溶原性ファージとは?
ようげんせいふぁーじ
溶原性ファージとは、感染した細菌のゲノムに自身のDNAを組み込んで潜伏し、特定の条件が満たされると溶菌サイクルに移行するバクテリオファージです。
溶原性ファージ(lysogenic phage、温和ファージとも)は、細菌に感染した後すぐに細菌を破壊するのではなく、自身のゲノムを宿主細菌の染色体に組み込んで(プロファージ)潜伏するバクテリオファージです。この潜伏状態を「溶原性」と呼び、宿主細菌を「溶原菌」といいます。
溶原性ファージのライフサイクルは2段階で理解されます。まず感染後、ファージゲノムは宿主のDNAと組み換えて染色体に統合され、宿主細菌の分裂とともにプロファージとして複製・継承されます。この間、細菌は正常に増殖を続け、ファージの存在は表面上現れません。

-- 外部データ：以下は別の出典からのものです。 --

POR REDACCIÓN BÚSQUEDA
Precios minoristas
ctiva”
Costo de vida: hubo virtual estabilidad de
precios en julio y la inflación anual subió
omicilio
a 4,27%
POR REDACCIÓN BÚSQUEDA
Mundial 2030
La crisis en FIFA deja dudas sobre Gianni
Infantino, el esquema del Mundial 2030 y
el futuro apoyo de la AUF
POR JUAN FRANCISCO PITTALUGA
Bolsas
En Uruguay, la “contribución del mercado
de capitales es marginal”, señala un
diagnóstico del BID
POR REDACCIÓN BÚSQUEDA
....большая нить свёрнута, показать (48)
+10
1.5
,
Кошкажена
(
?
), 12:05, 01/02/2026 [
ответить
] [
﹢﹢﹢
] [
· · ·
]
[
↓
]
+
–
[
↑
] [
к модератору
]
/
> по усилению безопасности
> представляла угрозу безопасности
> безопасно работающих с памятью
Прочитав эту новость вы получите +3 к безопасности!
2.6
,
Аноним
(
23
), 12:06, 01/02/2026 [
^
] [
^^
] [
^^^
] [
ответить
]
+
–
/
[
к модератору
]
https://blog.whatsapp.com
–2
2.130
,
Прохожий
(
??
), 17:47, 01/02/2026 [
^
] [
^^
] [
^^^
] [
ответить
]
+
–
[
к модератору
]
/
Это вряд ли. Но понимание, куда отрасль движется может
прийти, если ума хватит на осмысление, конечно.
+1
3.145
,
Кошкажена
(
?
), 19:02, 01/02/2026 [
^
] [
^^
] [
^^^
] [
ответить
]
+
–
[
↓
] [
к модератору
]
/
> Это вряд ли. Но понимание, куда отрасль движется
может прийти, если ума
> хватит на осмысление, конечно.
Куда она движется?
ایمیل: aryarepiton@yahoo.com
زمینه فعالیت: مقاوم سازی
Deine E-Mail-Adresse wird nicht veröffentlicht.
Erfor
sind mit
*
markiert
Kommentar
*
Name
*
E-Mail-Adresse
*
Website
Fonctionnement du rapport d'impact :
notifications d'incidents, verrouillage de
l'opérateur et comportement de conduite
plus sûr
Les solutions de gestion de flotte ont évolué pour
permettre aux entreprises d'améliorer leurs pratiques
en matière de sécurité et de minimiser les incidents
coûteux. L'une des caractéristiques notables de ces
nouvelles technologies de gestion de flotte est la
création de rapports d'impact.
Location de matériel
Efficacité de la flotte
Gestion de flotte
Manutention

しかし紫外線・化学物質・DNA損傷などのストレスが加わると誘発(induction)が起き、プロファージが切り出されて溶菌サイクルへと移行します。多量のファージ粒子が複製されたのち細菌は溶菌(破壊)し、ファージが放出されます。
溶原性変換と呼ばれる現象では、プロファージが宿主細菌に新たな性質を与えることがあります。
- ジフテリア菌の毒素産生(ジフテリア毒素遺伝子はプロファージ由来)
- コレラ菌のコレラ毒素産生
- 溶血毒素の獲得
使い方・例文
ジフテリア菌が毒素を産生できるのは溶原性ファージ由来の毒素遺伝子を保有しているためであり、プロファージが細菌の病原性を大きく変える具体例です。